Anonymous 0 Comments

Terraform is part of a classification of tools that allow you to do infrastructure as code. Meaning, you define what you want your infrastructure to look like via code. So you can I want 3 ec2 instances/servers built using X image and then also provision a load balancer with it and attach the servers to the load balancer. Your end result is now you have 3 servers with a load balancer but the servers don’t have anything configured but the base OS (assuming your image wasn’t pre-configured). So you’re routing traffic to something that does nothing. A similar tool would be cloud formation. The difference between cloud formation and Terraform is that terraform can work with multiple vendors of different kinds and different assets (IaaS, PaaS, etc). Cloudformation is from AWS and exclusively only works on AWS offerings. Terraform is a state dependent tool meaning it keeps track of what it builds via a state file. This state file is terraforms source of truth. If you build something via terraform and then manually delete it, the next time you run terraform it’s going to check the state file to say yup I built that already. But it also uses the state file to detect drift. So if it builds out a system using specific declarations (amount of memory, cpu. Etc) and someone modifies it, it will flag and say whoa, what’s in the config you gave me and the state file I wrote is different than what’s in the environment, do you want me to fix it? If yes terraform will either modify the object or it will blow it away and recreate it.

Ansible is what you should invoke after you have terraform build your stuff. Ansible is what’s called a configuration management tool. What that means is it shines in doing stuff inside the OS that terraform either can’t do or is too clunky to do. Meaning you have your server built out but it’s just a basic OS, using ansible you instruct the server to do some post build tasks such as installing updates, install/modify any applications, and any other changes you want made **within** the OS. Ansible does not keep track of what changes it made. It’s just is just to run the playbook you wrote and will do what it can based on your logic.

Now one thing to note between terraform and ansible. There is indeed overlap. Both ansible and terraform can build infrastructure and both can modify the OS. But ansible was deigned to configure the OS as it’s primary purpose where as tereaforms primary purpose is to build infrastructure. I personally maintain as well as the creator of these products that you should use both together. Terraform can modify the OS but it’s clunky and limited compared to ansible. Ansible can build infrastructure but it doesn’t know what it builds and if you run the same playbook 100 times you’ll get 100 instances of whatever you are trying to build. Similar tools would be chef, puppet, and salt stack.

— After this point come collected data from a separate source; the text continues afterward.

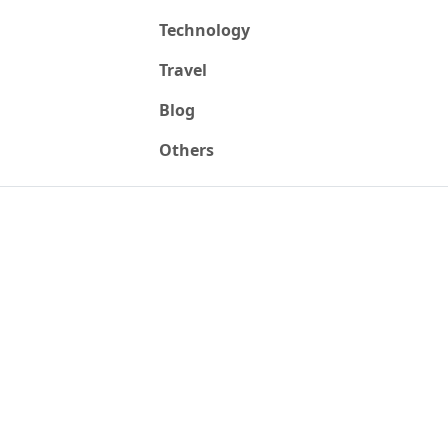
Technology
Travel
Blog
Others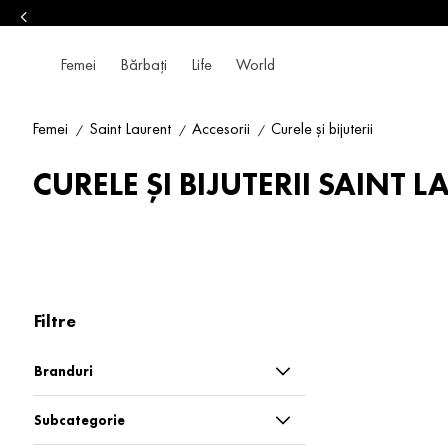
Femei
Bărbați
Life
World
Femei
Saint Laurent
Accesorii
Curele și bijuterii
CURELE ȘI BIJUTERII SAINT 
Filtre
Branduri
Saint Laurent
Subcategorie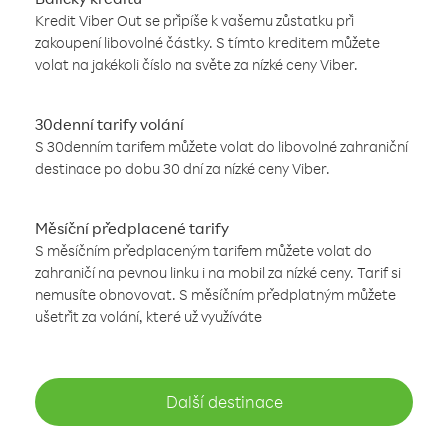
Kredit Viber Out se připíše k vašemu zůstatku při
zakoupení libovolné částky. S tímto kreditem můžete
volat na jakékoli číslo na světe za nízké ceny Viber.
30denní tarify volání
S 30denním tarifem můžete volat do libovolné zahraniční
destinace po dobu 30 dní za nízké ceny Viber.
Měsíční předplacené tarify
S měsíčním předplaceným tarifem můžete volat do
zahraničí na pevnou linku i na mobil za nízké ceny. Tarif si
nemusíte obnovovat. S měsíčním předplatným můžete
ušetřit za volání, které už využíváte
Další destinace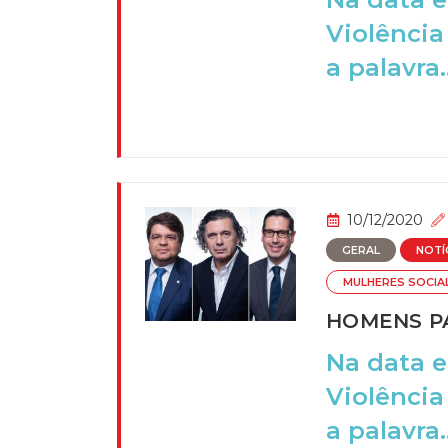
Violência
a palavra..
10/12/2020
GERAL
NOTÍ
MULHERES SOCIA
HOMENS PA
Na data e
Violência
a palavra..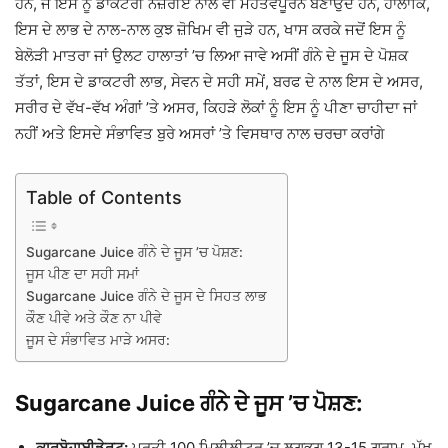
ਹਨ, ਜੋ ਇਸ ਨੂੰ ਡਾਕਟਰੀ ਨਜ਼ਰੀਏ ਨਾਲ ਵੀ ਮਹੱਤਵਪੂਰਨ ਬਣਾਉਂਦੇ ਹਨ, ਹਾਲਾਂਕਿ,
ਇਸ ਦੇ ਲਾਭ ਦੇ ਨਾਲ-ਨਾਲ ਕੁਝ ਜ਼ੋਖਿਮ ਵੀ ਜੁੜੇ ਹਨ, ਖਾਸ ਕਰਕੇ ਜਦੋਂ ਇਸ ਨੂੰ
ਬੇਲੋੜੀ ਮਾਤਰਾ ਜਾਂ ਉਲਟ ਹਾਲਾਤਾਂ ’ਚ ਲਿਆ ਜਾਵੇ ਅਸੀਂ ਗੰਨੇ ਦੇ ਜੂਸ ਦੇ ਪੋਸ਼ਕ
ਤੱਤਾਂ, ਇਸ ਦੇ ਡਾਕਟਰੀ ਲਾਭ, ਸੇਵਨ ਦੇ ਸਹੀ ਸਮੇਂ, ਬਰਫ ਦੇ ਨਾਲ ਇਸ ਦੇ ਅਸਰ,
ਸਰੀਰ ਦੇ ਵੱਖ-ਵੱਖ ਅੰਗਾਂ ’ਤੇ ਅਸਰ, ਕਿਹੜੇ ਲੋਕਾਂ ਨੂੰ ਇਸ ਨੂੰ ਪੀਣਾ ਚਾਹੀਦਾ ਜਾਂ
ਨਹੀਂ ਅਤੇ ਇਸਦੇ ਸੰਭਾਵਿਤ ਬੁਰੇ ਅਸਰਾਂ ’ਤੇ ਵਿਸਥਾਰ ਨਾਲ ਚਰਚਾ ਕਰਾਂਗੇ
Table of Contents
Sugarcane Juice ਗੰਨੇ ਦੇ ਜੂਸ ’ਚ ਪੋਸ਼ਣ:
ਜੂਸ ਪੀਣ ਦਾ ਸਹੀ ਸਮਾਂ
Sugarcane Juice ਗੰਨੇ ਦੇ ਜੂਸ ਦੇ ਸਿਹਤ ਲਾਭ
ਕੌਣ ਪੀਵੇ ਅਤੇ ਕੌਣ ਨਾ ਪੀਵੇ
ਜੂਸ ਦੇ ਸੰਭਾਵਿਤ ਮਾੜੇ ਅਸਰ:
Sugarcane Juice ਗੰਨੇ ਦੇ ਜੂਸ ’ਚ ਪੋਸ਼ਣ:
ਕਾਰਬੋਹਾਈਡੇ੍ਰਟ:
ਪ੍ਰਤੀ 100 ਮਿਲੀਲੀਟਰ ’ਚ ਲਗਭਗ 13-15 ਗ੍ਰਾਮ, ਮੁੱਖ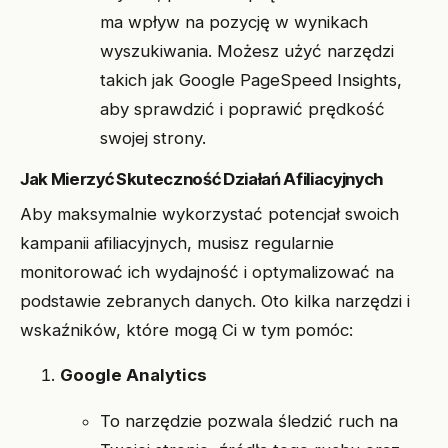
ma wpływ na pozycję w wynikach
wyszukiwania. Możesz użyć narzędzi
takich jak Google PageSpeed Insights,
aby sprawdzić i poprawić prędkość
swojej strony.
Jak Mierzyć Skuteczność Działań Afiliacyjnych
Aby maksymalnie wykorzystać potencjał swoich
kampanii afiliacyjnych, musisz regularnie
monitorować ich wydajność i optymalizować na
podstawie zebranych danych. Oto kilka narzędzi i
wskaźników, które mogą Ci w tym pomóc:
Google Analytics
To narzędzie pozwala śledzić ruch na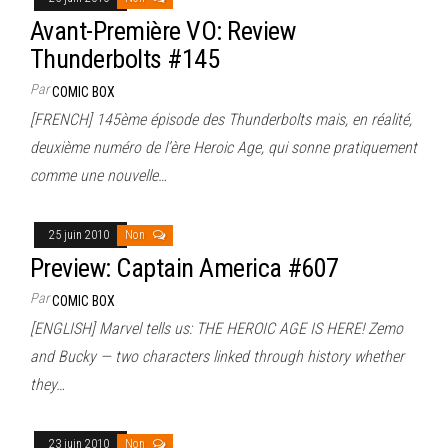
Avant-Première VO: Review
Thunderbolts #145
Par
COMIC BOX
[FRENCH] 145ème épisode des Thunderbolts mais, en réalité,
deuxième numéro de l’ère Heroic Age, qui sonne pratiquement
comme une nouvelle…
25 juin 2010
Non
Preview: Captain America #607
Par
COMIC BOX
[ENGLISH] Marvel tells us: THE HEROIC AGE IS HERE! Zemo
and Bucky — two characters linked through history whether
they…
23 juin 2010
Non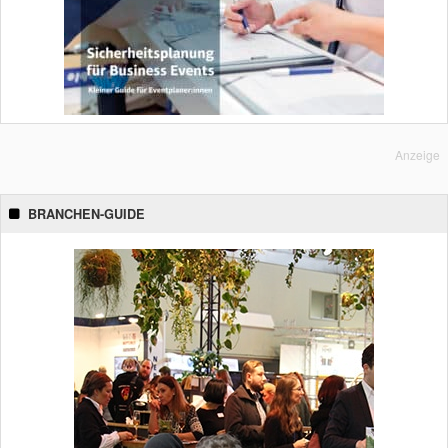
Anzeige
BRANCHEN-GUIDE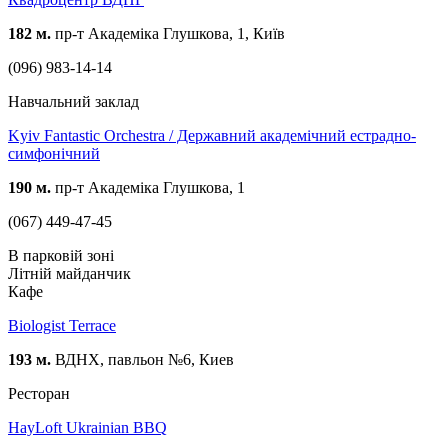
182 м.
пр-т Академіка Глушкова, 1, Київ
(096) 983-14-14
Навчальний заклад
Kyiv Fantastic Orchestra / Державний академічний естрадно-
симфонічний
190 м.
пр-т Академіка Глушкова, 1
(067) 449-47-45
В парковій зоні
Літній майданчик
Кафе
Biologist Terrace
193 м.
ВДНХ, павльон №6, Киев
Ресторан
HayLoft Ukrainian BBQ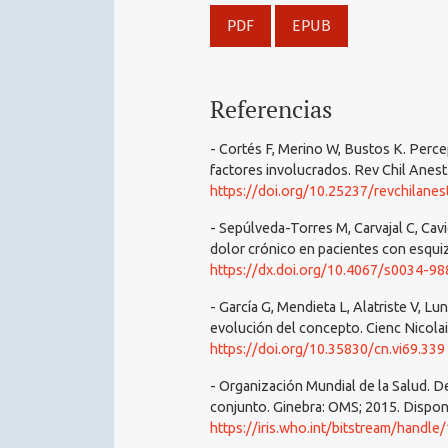
PDF
EPUB
Referencias
- Cortés F, Merino W, Bustos K. Percep
factores involucrados. Rev Chil Anest
https://doi.org/10.25237/revchilane
- Sepúlveda-Torres M, Carvajal C, Cavi
dolor crónico en pacientes con esqui
https://dx.doi.org/10.4067/s0034-
- García G, Mendieta L, Alatriste V, Lun
evolución del concepto. Cienc Nicolait
https://doi.org/10.35830/cn.vi69.339
- Organización Mundial de la Salud. D
conjunto. Ginebra: OMS; 2015. Dispon
https://iris.who.int/bitstream/ha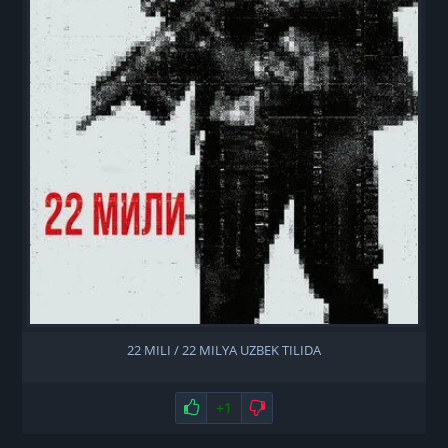
22 MILI / 22 MILYA UZBEK TILIDA
Нравится
+1
Не нравится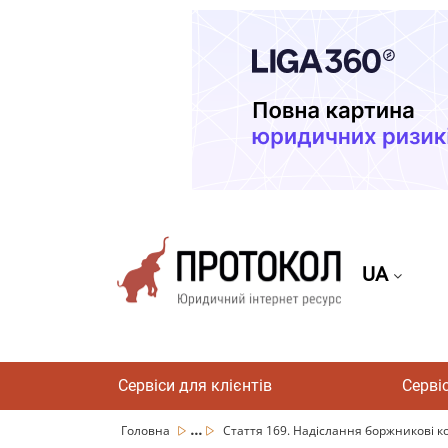
UA
Сервіси для клієнтів
Серві
...
Головна
Стаття 169. Надіслання боржникові коп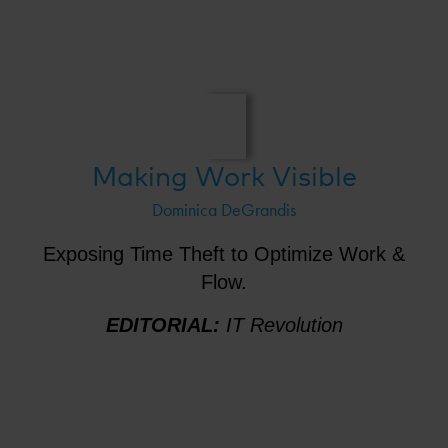
Making Work Visible
Dominica DeGrandis
Exposing Time Theft to Optimize Work &
Flow.
EDITORIAL:
IT Revolution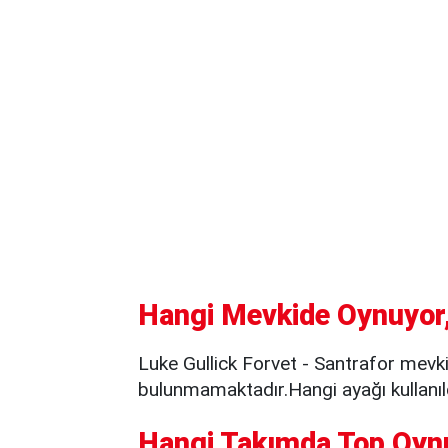
Hangi Mevkide Oynuyor,
Luke Gullick Forvet - Santrafor mevk
bulunmamaktadır.Hangi ayağı kullanıld
Hangi Takımda Top Oyn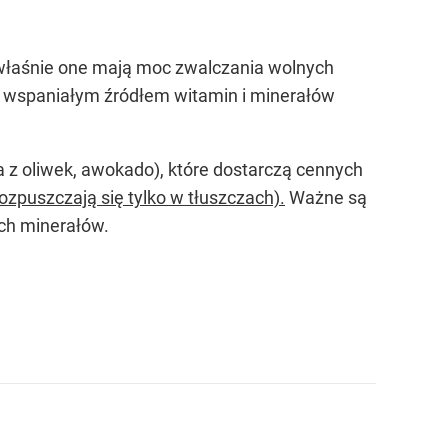
o właśnie one mają moc zwalczania wolnych
są wspaniałym źródłem witamin i minerałów
wa z oliwek, awokado), które dostarczą cennych
ozpuszczają się tylko w tłuszczach).
Ważne są
ych minerałów.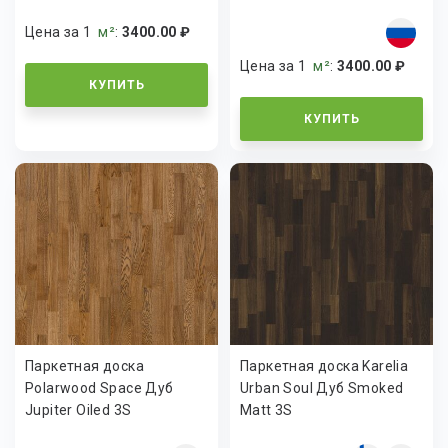
Цена за 1
м²
:
3400.00 ₽
Цена за 1
м²
:
3400.00 ₽
КУПИТЬ
КУПИТЬ
Паркетная доска
Паркетная доска Karelia
Polarwood Space Дуб
Urban Soul Дуб Smoked
Jupiter Oiled 3S
Matt 3S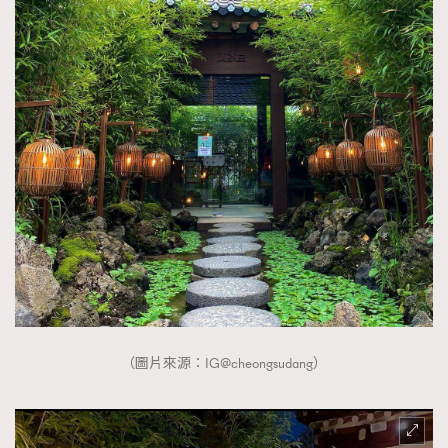
About us
Collaboration Opportunity
Disclaimer
Privacy
New Media Group
|
Madame Figaro editions:
France
|
Greece
|
Japan
|
Portugal
|
Spain
（圖片來源：IG@cheongsudang）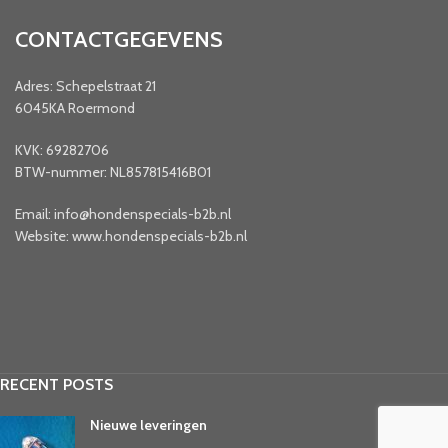
CONTACTGEGEVENS
Adres: Schepelstraat 21
6045KA Roermond
KVK: 69282706
BTW-nummer: NL857815416B01
Email: info@hondenspecials-b2b.nl
Website: www.hondenspecials-b2b.nl
RECENT POSTS
Nieuwe leveringen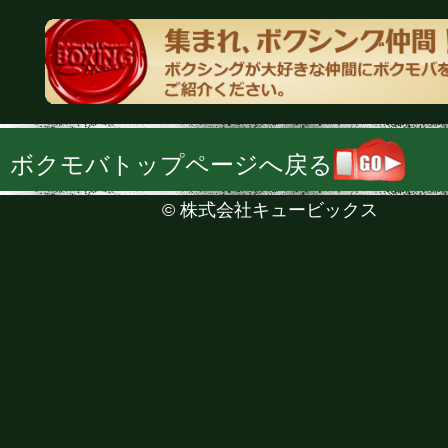
ボクモバトップページへ戻る
©
株式会社キュービックス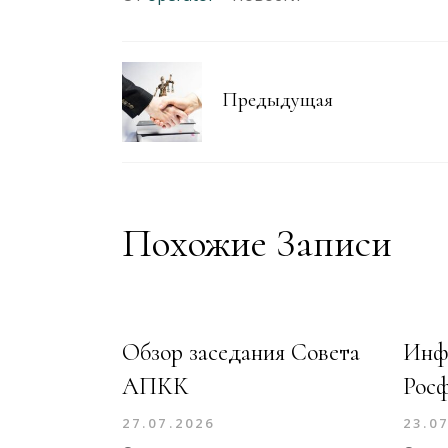
Предыдущая
Похожие Записи
Обзор заседания Совета
Инф
АПКК
Рос
27.07.2026
23.0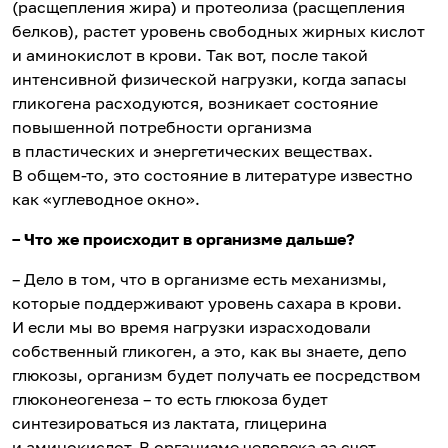
(расщепления жира) и протеолиза (расщепления
белков), растет уровень свободных жирных кислот
и аминокислот в крови. Так вот, после такой
интенсивной физической нагрузки, когда запасы
гликогена расходуются, возникает состояние
повышенной потребности организма
в пластических и энергетических веществах.
В общем-то, это состояние в литературе известно
как «углеводное окно».
– Что же происходит в организме дальше?
– Дело в том, что в организме есть механизмы,
которые поддерживают уровень сахара в крови.
И если мы во время нагрузки израсходовали
собственный гликоген, а это, как вы знаете, депо
глюкозы, организм будет получать ее посредством
глюконеогенеза – то есть глюкоза будет
синтезироваться из лактата, глицерина
и аминокислот. В организме человека за счет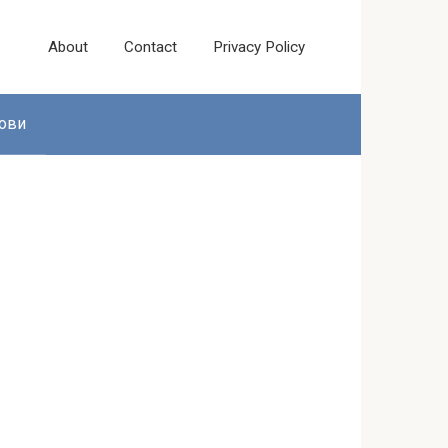
About
Contact
Privacy Policy
ови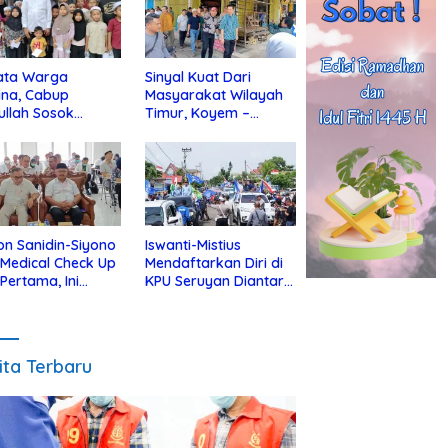
ata Warga
Sinyal Kuat Dari
ina, Cabup
Masyarakat Wilayah
ullah Sosok
Timur, Koyem –
jius Dekat Dengan
Supian Hadi Blusukan
 Yatim
di Kotim
on Sanidin-Siyono
Iswanti-Mistius
i Medical Check Up
Mendaftarkan Diri di
 Pertama, Ini
KPU Seruyan Diantar
an
Diiringi Ribuan
gecekannya
Pendukung
ita Terbaru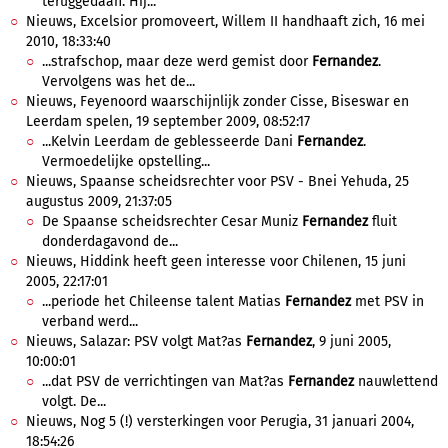
teruggedaan. Hij...
Nieuws, Excelsior promoveert, Willem II handhaaft zich, 16 mei
2010, 18:33:40
...strafschop, maar deze werd gemist door
Fernandez
.
Vervolgens was het de...
Nieuws, Feyenoord waarschijnlijk zonder Cisse, Biseswar en
Leerdam spelen, 19 september 2009, 08:52:17
...Kelvin Leerdam de geblesseerde Dani
Fernandez
.
Vermoedelijke opstelling...
Nieuws, Spaanse scheidsrechter voor PSV - Bnei Yehuda, 25
augustus 2009, 21:37:05
De Spaanse scheidsrechter Cesar Muniz
Fernandez
fluit
donderdagavond de...
Nieuws, Hiddink heeft geen interesse voor Chilenen, 15 juni
2005, 22:17:01
...periode het Chileense talent Matias
Fernandez
met PSV in
verband werd...
Nieuws, Salazar: PSV volgt Mat?as
Fernandez
, 9 juni 2005,
10:00:01
...dat PSV de verrichtingen van Mat?as
Fernandez
nauwlettend
volgt. De...
Nieuws, Nog 5 (!) versterkingen voor Perugia, 31 januari 2004,
18:54:26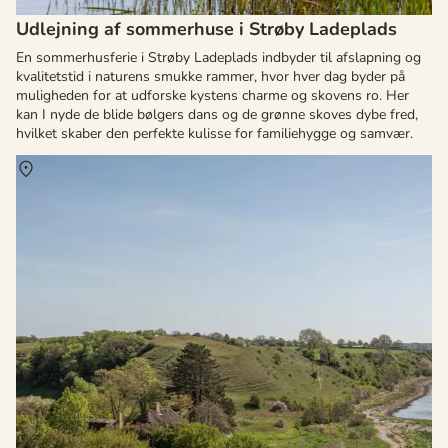
Udlejning af sommerhuse i Strøby Ladeplads
En sommerhusferie i Strøby Ladeplads indbyder til afslapning og
kvalitetstid i naturens smukke rammer, hvor hver dag byder på
muligheden for at udforske kystens charme og skovens ro. Her
kan I nyde de blide bølgers dans og de grønne skoves dybe fred,
hvilket skaber den perfekte kulisse for familiehygge og samvær.
Om
Ejby Strand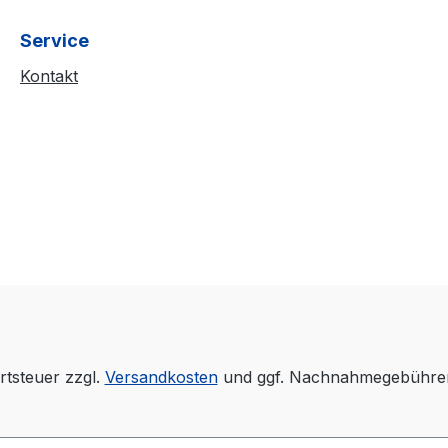
Service
Kontakt
rtsteuer zzgl.
Versandkosten
und ggf. Nachnahmegebühren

Finally kubernetes. So I’m going to assume you have a good understanding of what docker is and what containers are. Kubernetes is basically container orchestration. It was built to fill in a gap docker was missing until docker swarm. Think of it like a distant cousin of virtual machine hypervisors. It takes your container and tries to figure where to run, who has capacity, what to do if a container goes down, what the network should look like between your kubernetes cluster members and other things. Basically it’s the micromanage platform for containers. Docker swarm would be the direct competitor and then ECS would be what macos is to Linux server OS. It’s has all the basics you need to keep your containers up but it isn’t feature rich.

Anonymous 0 Comments

Kubernetes orchestrates pods so it’s more like docker compose and will place pods where they can go depending on resources requested.

Terraform is a cloud agnostic infrastructure as code language. Think like AWS cloud formation.

Ansible is configuration management software for setting up and configuring the OS, like Chef or Puppet.